→ **Exercise**: Every line of the material that holds "window" should be counted; give the number and nothing more.

→ **Study material**:
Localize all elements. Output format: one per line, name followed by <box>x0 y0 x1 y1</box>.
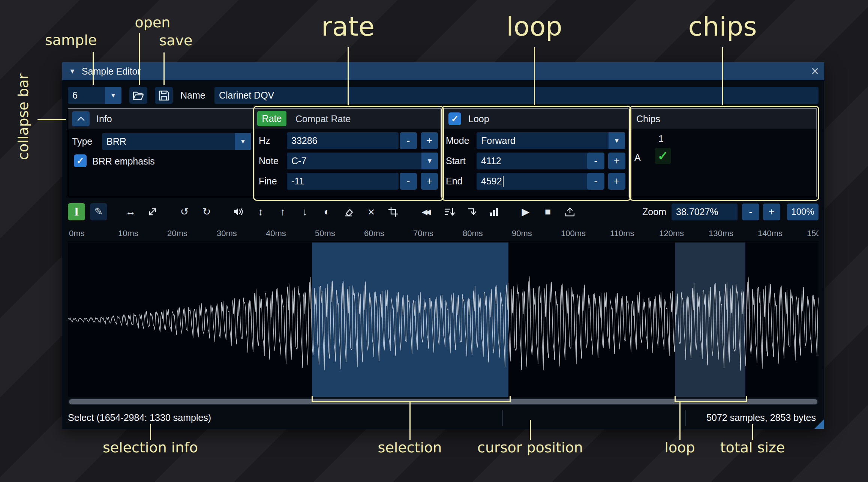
annotation-bracket-selection <box>312 396 511 402</box>
annotation-line <box>722 47 723 105</box>
edit-mode-select-button[interactable]: I <box>68 203 85 220</box>
resize-button[interactable]: ↔ <box>122 203 139 220</box>
hz-input[interactable]: 33286 <box>287 132 399 149</box>
loop-mode-value: Forward <box>477 135 516 146</box>
spectrum-button[interactable] <box>485 203 502 220</box>
info-panel-title: Info <box>96 114 112 124</box>
mode-label: Mode <box>446 135 469 146</box>
ruler-label: 30ms <box>217 229 237 238</box>
sample-select[interactable]: 6 ▼ <box>68 87 121 104</box>
annotation-line <box>534 47 535 105</box>
fine-label: Fine <box>259 176 277 187</box>
zoom-in-button[interactable]: + <box>763 204 780 220</box>
time-ruler[interactable]: 0ms 10ms 20ms 30ms 40ms 50ms 60ms 70ms 8… <box>68 226 819 242</box>
zoom-input[interactable]: 38.7027% <box>672 204 738 220</box>
loop-end-label: End <box>446 176 462 187</box>
ruler-label: 10ms <box>118 229 138 238</box>
note-select[interactable]: C-7 ▼ <box>287 153 438 169</box>
chips-panel-title: Chips <box>636 114 660 124</box>
collapse-bar-button[interactable] <box>72 111 90 126</box>
undo-button[interactable]: ↺ <box>176 203 193 220</box>
redo-button[interactable]: ↻ <box>198 203 215 220</box>
status-divider <box>502 410 503 426</box>
resample-button[interactable] <box>144 203 161 220</box>
waveform-view[interactable] <box>68 242 819 397</box>
invert-button[interactable]: ◐ <box>318 203 336 220</box>
loop-end-input[interactable]: 4592 <box>477 173 593 190</box>
fine-input[interactable]: -11 <box>287 173 399 190</box>
sort-descending-button[interactable] <box>441 203 458 220</box>
hz-minus-button[interactable]: - <box>400 132 417 149</box>
loop-start-label: Start <box>446 156 466 166</box>
normalize-button[interactable]: ↕ <box>252 203 269 220</box>
chevron-up-icon <box>77 116 85 121</box>
total-size-text: 5072 samples, 2853 bytes <box>706 412 816 423</box>
selection-info-text: Select (1654-2984: 1330 samples) <box>68 412 211 423</box>
loop-start-input[interactable]: 4112 <box>477 153 593 169</box>
chevron-down-icon[interactable]: ▼ <box>609 132 625 149</box>
loop-start-minus-button[interactable]: - <box>587 153 604 169</box>
chip-enable-checkbox[interactable]: ✓ <box>655 148 671 164</box>
ruler-label: 80ms <box>463 229 483 238</box>
loop-start-plus-button[interactable]: + <box>608 153 625 169</box>
toolbar: I ✎ ↔ ↺ ↻ ↕ ↑ ↓ ◐ <box>68 202 819 222</box>
seek-start-button[interactable]: ◀◀ <box>417 203 436 220</box>
open-button[interactable] <box>129 87 147 104</box>
resize-grip[interactable] <box>814 419 824 429</box>
annotation-line <box>163 52 165 85</box>
zoom-out-button[interactable]: - <box>742 204 759 220</box>
loop-end-plus-button[interactable]: + <box>608 173 625 190</box>
create-wavetable-button[interactable] <box>463 203 480 220</box>
play-button[interactable]: ▶ <box>517 203 534 220</box>
loop-checkbox[interactable]: ✓ <box>448 112 461 125</box>
loop-panel: ✓ Loop Mode Forward ▼ Start 4112 - + End… <box>442 108 628 197</box>
bar-chart-icon <box>489 207 499 217</box>
annotation-cursor-position: cursor position <box>477 439 583 456</box>
brr-emphasis-checkbox[interactable]: ✓ <box>74 154 87 167</box>
ruler-label: 50ms <box>315 229 335 238</box>
fade-in-button[interactable]: ↑ <box>274 203 291 220</box>
sample-editor-window: ▼ Sample Editor × 6 ▼ Name Clarinet DQV <box>62 62 825 429</box>
name-input[interactable]: Clarinet DQV <box>214 87 819 104</box>
zoom-reset-button[interactable]: 100% <box>787 204 819 220</box>
chevron-down-icon[interactable]: ▼ <box>421 153 438 169</box>
annotation-bracket-loop <box>675 396 747 402</box>
annotation-save: save <box>159 32 193 49</box>
ruler-label: 140ms <box>758 229 783 238</box>
type-select[interactable]: BRR ▼ <box>102 133 251 150</box>
note-select-value: C-7 <box>287 156 306 166</box>
chevron-down-icon[interactable]: ▼ <box>235 133 251 150</box>
floppy-disk-icon <box>158 90 169 101</box>
amplify-button[interactable] <box>230 203 247 220</box>
fine-minus-button[interactable]: - <box>400 173 417 190</box>
silence-button[interactable] <box>340 203 358 220</box>
status-divider <box>685 410 686 426</box>
close-icon[interactable]: × <box>811 64 819 78</box>
annotation-collapse-bar: collapse bar <box>15 73 31 160</box>
name-label: Name <box>180 90 205 101</box>
loop-end-minus-button[interactable]: - <box>587 173 604 190</box>
import-button[interactable] <box>561 203 579 220</box>
loop-mode-select[interactable]: Forward ▼ <box>477 132 625 149</box>
save-button[interactable] <box>155 87 173 104</box>
fine-plus-button[interactable]: + <box>421 173 438 190</box>
tab-rate[interactable]: Rate <box>257 111 286 126</box>
edit-mode-draw-button[interactable]: ✎ <box>90 203 107 220</box>
window-collapse-icon[interactable]: ▼ <box>69 67 76 75</box>
ruler-label: 40ms <box>266 229 286 238</box>
annotation-open: open <box>135 14 171 31</box>
fade-out-button[interactable]: ↓ <box>296 203 313 220</box>
zoom-input-value: 38.7027% <box>676 207 718 217</box>
tab-compat-rate[interactable]: Compat Rate <box>295 114 351 124</box>
ruler-label: 60ms <box>364 229 384 238</box>
eraser-icon <box>344 207 354 217</box>
stop-button[interactable]: ■ <box>539 203 556 220</box>
trim-button[interactable] <box>385 203 402 220</box>
delete-button[interactable]: × <box>363 203 380 220</box>
hz-plus-button[interactable]: + <box>421 132 438 149</box>
ruler-label: 0ms <box>69 229 85 238</box>
speaker-icon <box>233 207 244 217</box>
titlebar[interactable]: ▼ Sample Editor × <box>62 62 824 80</box>
chip-row-label: A <box>634 152 641 163</box>
chevron-down-icon[interactable]: ▼ <box>105 87 121 104</box>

→ **Task output**: 2